Read through the material below and find each line that has the word "video"; copy it.

## Data to examine

__________

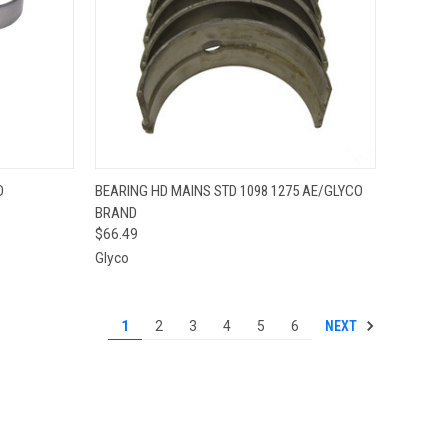
QUICK VIEW
ADD TO CART
D
BEARING HD MAINS STD 1098 1275 AE/GLYCO
BRAND
Compare
$66.49
Glyco
NEXT
1
2
3
4
5
6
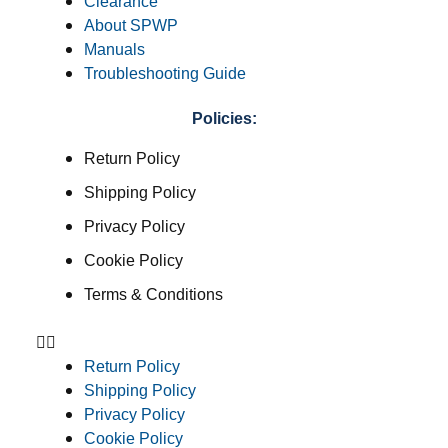
Clearance
About SPWP
Manuals
Troubleshooting Guide
Policies:
Return Policy
Shipping Policy
Privacy Policy
Cookie Policy
Terms & Conditions
Return Policy
Shipping Policy
Privacy Policy
Cookie Policy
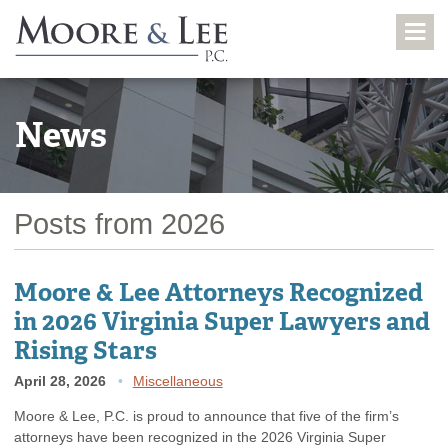
News
Posts from 2026
Moore & Lee Attorneys Recognized
in 2026 Virginia Super Lawyers and
Rising Stars
April 28, 2026
Miscellaneous
Moore & Lee, P.C. is proud to announce that five of the firm’s
attorneys have been recognized in the 2026 Virginia Super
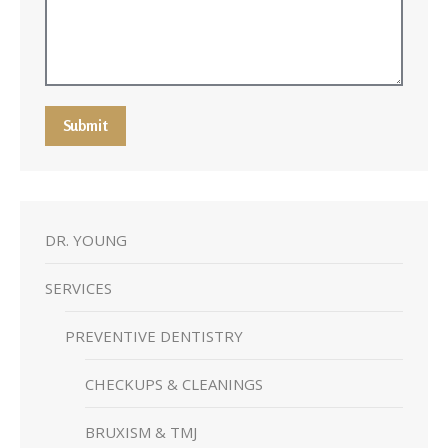
Submit
DR. YOUNG
SERVICES
PREVENTIVE DENTISTRY
CHECKUPS & CLEANINGS
BRUXISM & TMJ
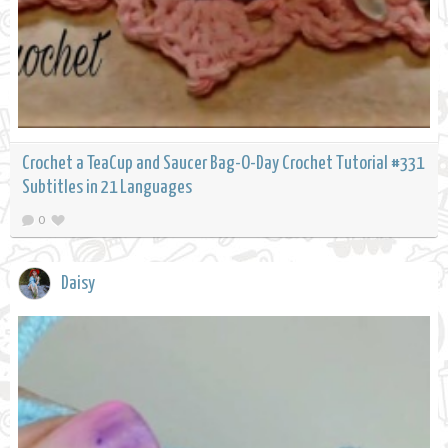
Crochet a TeaCup and Saucer Bag-O-Day Crochet Tutorial #331
Subtitles in 21 Languages
0
Daisy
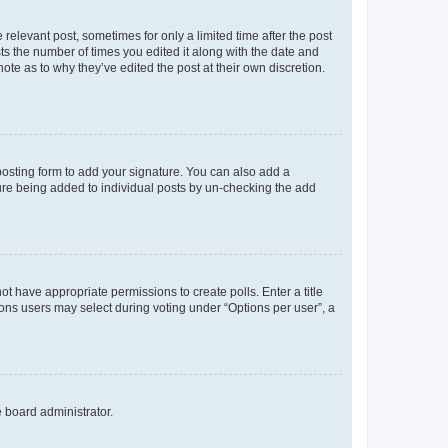
 relevant post, sometimes for only a limited time after the post
sts the number of times you edited it along with the date and
ote as to why they’ve edited the post at their own discretion.
osting form to add your signature. You can also add a
ature being added to individual posts by un-checking the add
not have appropriate permissions to create polls. Enter a title
tions users may select during voting under “Options per user”, a
e board administrator.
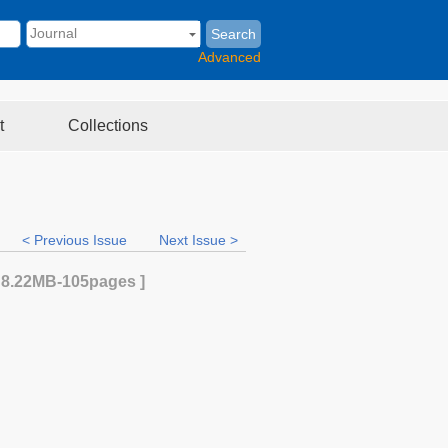
Search
Advanced
t
Collections
< Previous Issue
Next Issue >
[
8.22MB
-105
pages ]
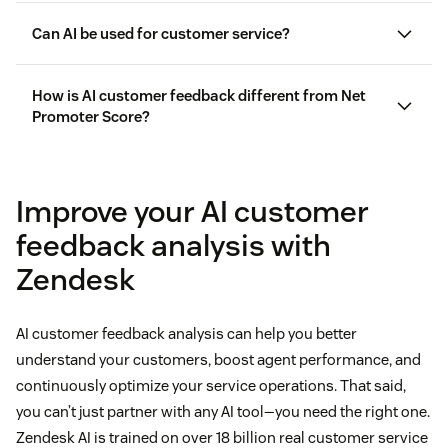
Can AI be used for customer service?
AI in customer service
How is AI customer feedback different from Net
Promoter Score?
Net Promoter Score® (NPS)
Improve your AI customer
feedback analysis with
Zendesk
AI customer feedback analysis can help you better
understand your customers, boost agent performance, and
continuously optimize your service operations. That said,
you can’t just partner with any AI tool—you need the right one.
Zendesk AI is trained on over 18 billion real customer service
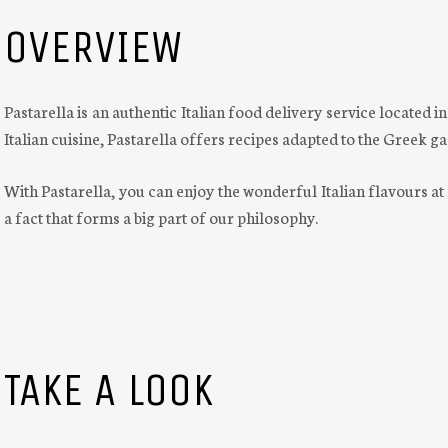
OVERVIEW
Pastarella is an authentic Italian food delivery service located i
Italian cuisine, Pastarella offers recipes adapted to the Greek 
With Pastarella, you can enjoy the wonderful Italian flavours at
a fact that forms a big part of our philosophy.
TAKE A LOOK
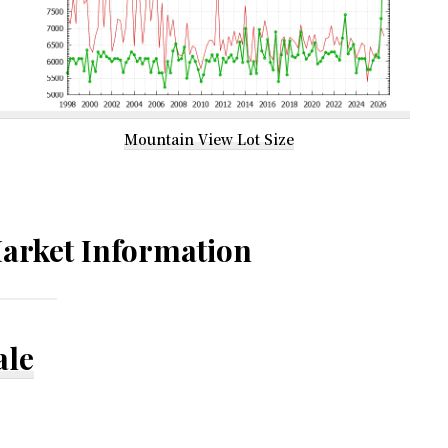
Mountain View Lot Size
arket Information
ale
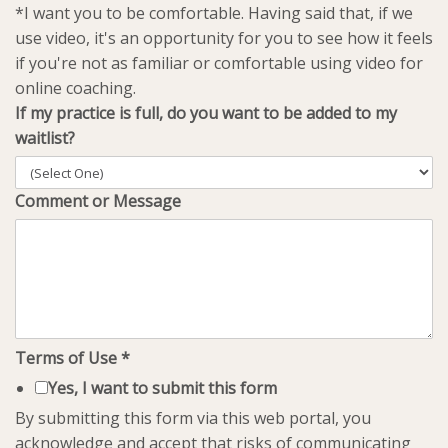
*I want you to be comfortable. Having said that, if we
use video, it's an opportunity for you to see how it feels
if you're not as familiar or comfortable using video for
online coaching.
If my practice is full, do you want to be added to my
waitlist?
Comment or Message
Terms of Use
*
Yes, I want to submit this form
By submitting this form via this web portal, you
acknowledge and accept that risks of communicating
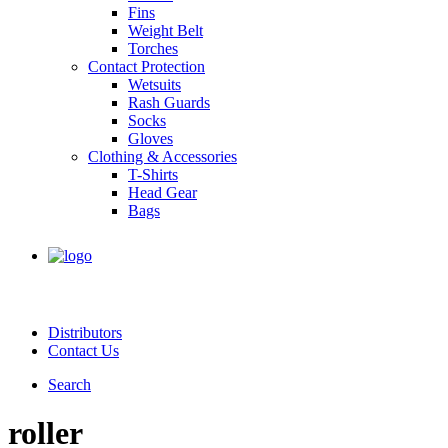
Fins
Weight Belt
Torches
Contact Protection
Wetsuits
Rash Guards
Socks
Gloves
Clothing & Accessories
T-Shirts
Head Gear
Bags
Distributors
Contact Us
Search
roller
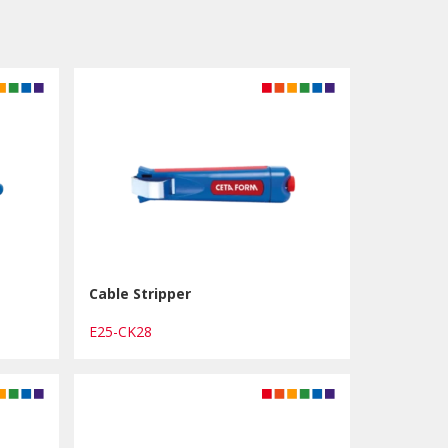
Cable Stripper
E25-CK28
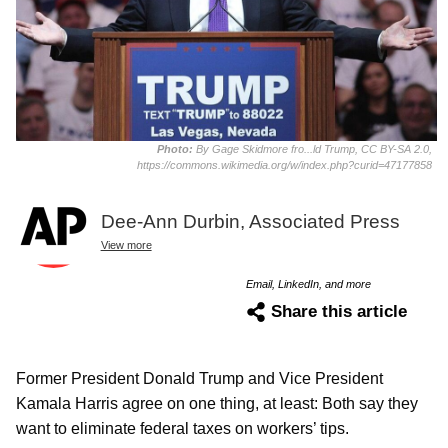
Photo:
By Gage Skidmore fro...ld Trump, CC BY-SA 2.0,
https://commons.wikimedia.org/w/index.php?curid=47177858
Dee-Ann Durbin, Associated Press
View more
Email, LinkedIn, and more
Share this article
Former President Donald Trump and Vice President
Kamala Harris agree on one thing, at least: Both say they
want to eliminate federal taxes on workers’ tips.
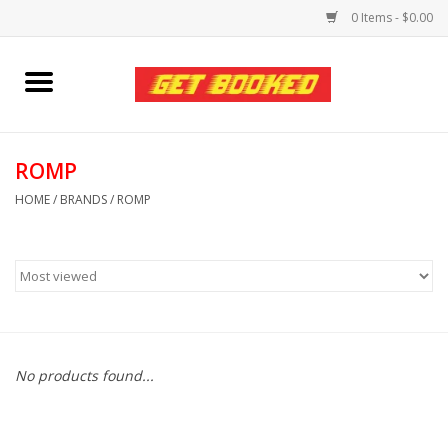
0 Items - $0.00
Home
Viced MAN
ROMP
HOME
/
BRANDS
/
ROMP
Clothing
Pride
Personal Care
No products found...
Amici Leather
Fans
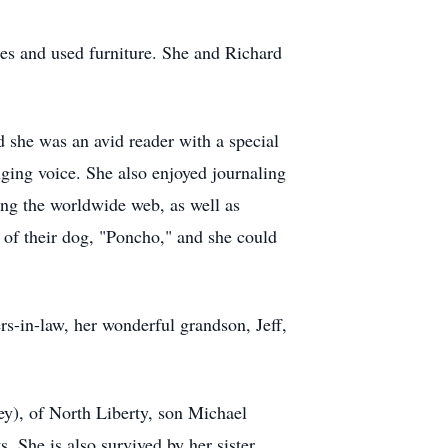
ues and used furniture. She and Richard
 she was an avid reader with a special
nging voice. She also enjoyed journaling
ring the worldwide web, as well as
e of their dog, "Poncho," and she could
ers-in-law, her wonderful grandson, Jeff,
y), of North Liberty, son Michael
She is also survived by her sister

__________

## Response to this task
use video, it's an opportunity for you to see how it feels
if you're not as familiar or comfortable using video for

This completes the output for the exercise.